The scap-security-guide-editor (ssge) is web-based editor for The Extensible Configuration Checklist Description Format (XCCDF) and The Open Vulnerability and Assessment Language (OVAL) formats. These formats belong to The Security Content Automation Protocol (SCAP) protocol family. The main purpose of this editor is to foster content creation in the scap-security-guide SCAP community content project.
##Using the editor
Start the editor by the ssge command if you installed the rpm or running ssge/ssge.py if downloaded the code. When started for the first time, the ssge will clone scap-security-guide git repository to ~/.scap-security-guide-git. This repository clone should be used by the ssge tool only. If you need local clone of scap-security-guide git repository for any other purposes, clone it somewhere else since your changes would be discarded by the editor. When git clone is completed, you should see output like
- Running on http://0.0.0.0:4444/ The ssge is now running on your computer. To start working with the ssge, open http://localhost:4444/ address in your web browser.
The mode selector page is the start screen of the ssge. The first part is dedicated to scap-security-guide XCCDF files. You can select XCCDF file from the git repository and open in in the editor. If you select a file and hit the Delete button, you'll receive a patch deleting selected file. You can also create new XCCDF file in one of existing directories. After pressing the Create new button, the new file dialogue is displayed. On the new file screen, you have to select name for the new file and choose directory, in which the new file will be created. Then editor with the new file template is displayed.

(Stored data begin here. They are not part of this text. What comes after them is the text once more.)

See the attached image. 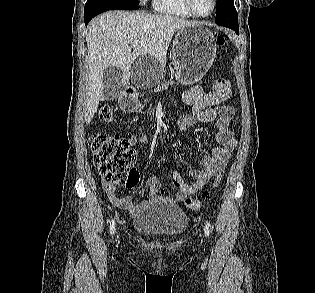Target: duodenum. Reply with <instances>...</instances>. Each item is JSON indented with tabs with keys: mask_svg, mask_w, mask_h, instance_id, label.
Returning <instances> with one entry per match:
<instances>
[{
	"mask_svg": "<svg viewBox=\"0 0 315 293\" xmlns=\"http://www.w3.org/2000/svg\"><path fill=\"white\" fill-rule=\"evenodd\" d=\"M125 92H134V89L129 88V89H127Z\"/></svg>",
	"mask_w": 315,
	"mask_h": 293,
	"instance_id": "obj_1",
	"label": "duodenum"
}]
</instances>
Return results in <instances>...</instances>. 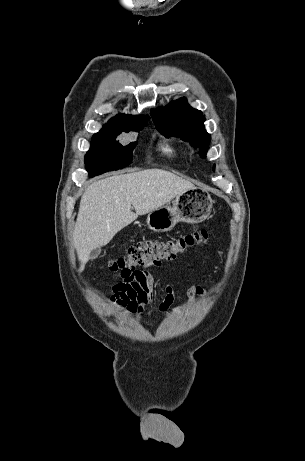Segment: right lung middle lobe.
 <instances>
[{"label":"right lung middle lobe","instance_id":"dd1d6c3e","mask_svg":"<svg viewBox=\"0 0 305 461\" xmlns=\"http://www.w3.org/2000/svg\"><path fill=\"white\" fill-rule=\"evenodd\" d=\"M146 124L147 121L128 127L116 124L104 125L103 129L93 136L91 147L85 156V167L89 176L93 177L129 165L137 142L120 144L117 136L122 132H139Z\"/></svg>","mask_w":305,"mask_h":461}]
</instances>
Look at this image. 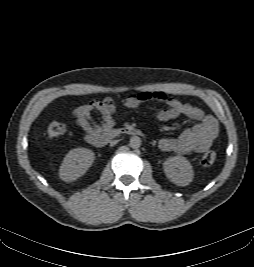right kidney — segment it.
I'll return each mask as SVG.
<instances>
[{
  "mask_svg": "<svg viewBox=\"0 0 254 267\" xmlns=\"http://www.w3.org/2000/svg\"><path fill=\"white\" fill-rule=\"evenodd\" d=\"M94 152L86 148L72 149L65 156L59 176L65 182H72L83 176L94 162Z\"/></svg>",
  "mask_w": 254,
  "mask_h": 267,
  "instance_id": "obj_1",
  "label": "right kidney"
}]
</instances>
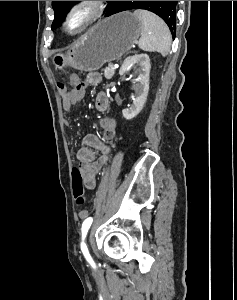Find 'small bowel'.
<instances>
[{
	"label": "small bowel",
	"mask_w": 237,
	"mask_h": 300,
	"mask_svg": "<svg viewBox=\"0 0 237 300\" xmlns=\"http://www.w3.org/2000/svg\"><path fill=\"white\" fill-rule=\"evenodd\" d=\"M101 75L97 72L88 73L83 82L75 74L71 75L70 82L75 86L79 83L87 85H97L101 82ZM63 108L65 111H71L82 97L77 96L73 90L61 91ZM95 107L99 112L106 113L109 109V99L105 93H98L95 98ZM102 130V137L95 134H87L83 137L81 145L76 152V158L79 161L78 169L84 176V184L88 190H94L96 187L97 176L102 168L107 164L111 155L109 143L114 139H121V133L118 131L117 123L113 118L102 117L99 120ZM67 127H71L69 121ZM100 152V156L97 152ZM88 215L86 209L79 211V217L85 218Z\"/></svg>",
	"instance_id": "1"
}]
</instances>
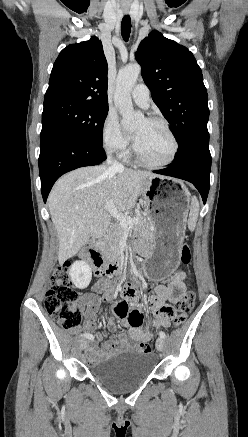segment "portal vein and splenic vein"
<instances>
[{"label": "portal vein and splenic vein", "instance_id": "1", "mask_svg": "<svg viewBox=\"0 0 248 437\" xmlns=\"http://www.w3.org/2000/svg\"><path fill=\"white\" fill-rule=\"evenodd\" d=\"M104 209L107 212H109V214L112 217H114L116 220H118L120 225L124 229H130L134 224H138L139 223V218L138 217L131 218L130 216L124 215L120 211H118V209L115 207V205H114L112 200L108 201L105 204Z\"/></svg>", "mask_w": 248, "mask_h": 437}]
</instances>
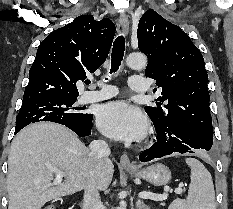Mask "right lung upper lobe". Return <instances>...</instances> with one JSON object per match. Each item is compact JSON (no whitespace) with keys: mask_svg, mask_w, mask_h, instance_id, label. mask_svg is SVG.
<instances>
[{"mask_svg":"<svg viewBox=\"0 0 233 209\" xmlns=\"http://www.w3.org/2000/svg\"><path fill=\"white\" fill-rule=\"evenodd\" d=\"M116 27L107 18L81 15L53 31L39 45L29 71L23 103L48 98H77L76 82L106 60Z\"/></svg>","mask_w":233,"mask_h":209,"instance_id":"right-lung-upper-lobe-1","label":"right lung upper lobe"}]
</instances>
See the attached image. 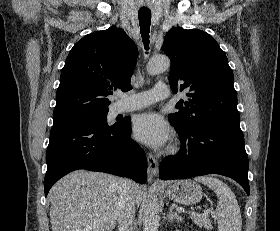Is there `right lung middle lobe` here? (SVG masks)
I'll return each mask as SVG.
<instances>
[{
  "label": "right lung middle lobe",
  "mask_w": 280,
  "mask_h": 231,
  "mask_svg": "<svg viewBox=\"0 0 280 231\" xmlns=\"http://www.w3.org/2000/svg\"><path fill=\"white\" fill-rule=\"evenodd\" d=\"M68 124H86V125H89L92 127H98L101 129H111V128H115V127L121 125V124H115L113 126H109L107 124V113L98 115V116L85 118V119L76 120V121L70 122Z\"/></svg>",
  "instance_id": "right-lung-middle-lobe-1"
}]
</instances>
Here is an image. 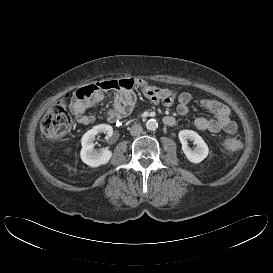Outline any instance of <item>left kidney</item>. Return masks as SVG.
<instances>
[{"label":"left kidney","instance_id":"1","mask_svg":"<svg viewBox=\"0 0 273 273\" xmlns=\"http://www.w3.org/2000/svg\"><path fill=\"white\" fill-rule=\"evenodd\" d=\"M178 137L182 144V150L190 162L197 164L207 157L209 153L208 146L198 133L192 130H182L179 132ZM187 140L194 141L196 145L194 150L187 145Z\"/></svg>","mask_w":273,"mask_h":273}]
</instances>
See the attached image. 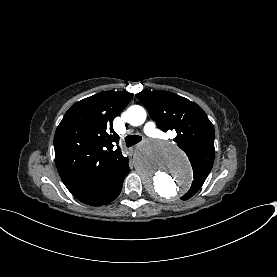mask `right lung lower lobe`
<instances>
[{"mask_svg":"<svg viewBox=\"0 0 277 277\" xmlns=\"http://www.w3.org/2000/svg\"><path fill=\"white\" fill-rule=\"evenodd\" d=\"M129 171L128 160H126L109 179L87 195L78 198V200L92 206H100L112 202L120 194L123 180Z\"/></svg>","mask_w":277,"mask_h":277,"instance_id":"1","label":"right lung lower lobe"}]
</instances>
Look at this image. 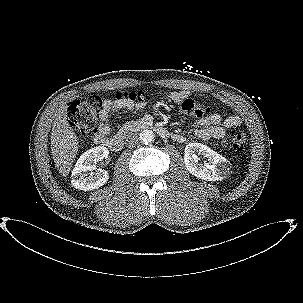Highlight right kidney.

The second section of the mode selector screen works the same way the first does, but it's used for scap-security-guide OVAL files. In the last section, you can simply upload any XCCDF or OVAL file from your computer and edit it in the editor.
The editor page is the main screen of the scap-security-guide-editor. The main part is the textarea containing the file being edited. There are several options accessible in form of buttons located at the bottom of the editor screen. The options available are dependent on currently edited content, the above example screenshot was taken when editing an XCCDF file from scap-security-guide git. The leftmost button is used for obtaining result of editing. When editing file from git, it gives a patch against git HEAD. Such patch can be sent to scap-security-guide mailing list for review and inclusion or directly applied and committed. When editing uploaded custom file, this button gives the whole modified file.
The Validate button will perform openscap validation of the currently edited content. If user custom file is being edited, it's validated directly. If an XCCDF or OVAL file from git is being edited, the result file is being built first and then validated. It's not possible to validate just the piece of content currently being edited since it does not comply with the standards. This is the reason, why you sometimes can see make failures on validation attempt.
Note for Fedora 18 and newer users: Content validation currently does not work with libxslt-1.1.27 and newer due to this. Downgrading libxslt to 1.1.26 is a workaround until this problem is fixed by scap-security-guide developers.
The Close button just brings you back to mode selector screen. When editing an XCCDF file, there are 'Add Rule' and 'Add Group' buttons available. These buttons helps with adding corresponding tags by generating minimal Rule/Group template at the cursor position upon pressing.
The scap-security-guide-editor has feature of autocompletion for XCCDF as well as OVAL formats. This feature is accessible for child elements, element attributes and OVAL id references within scap-security-guide project. After pressing '<', ' ' (spacebar) and '=' (only for id attribute of the oval tag) keys, a suggestion pop-up menu is displayed, when available. For the possible suggestions, short help is displayed on mouse hover, as shown on above example.
###Bugs and feature requests
If you find a bug in the editor or would like to see some functionality in it, feel free to open new ticket. If the ssge behaves inconsistently with SCAP format specifications, the specifications are right.
If you're getting HTTP 500 responses from the application, try running it with '--debug' parameter. You'll get python traceback which can be very helpful in finding out what has gone wrong.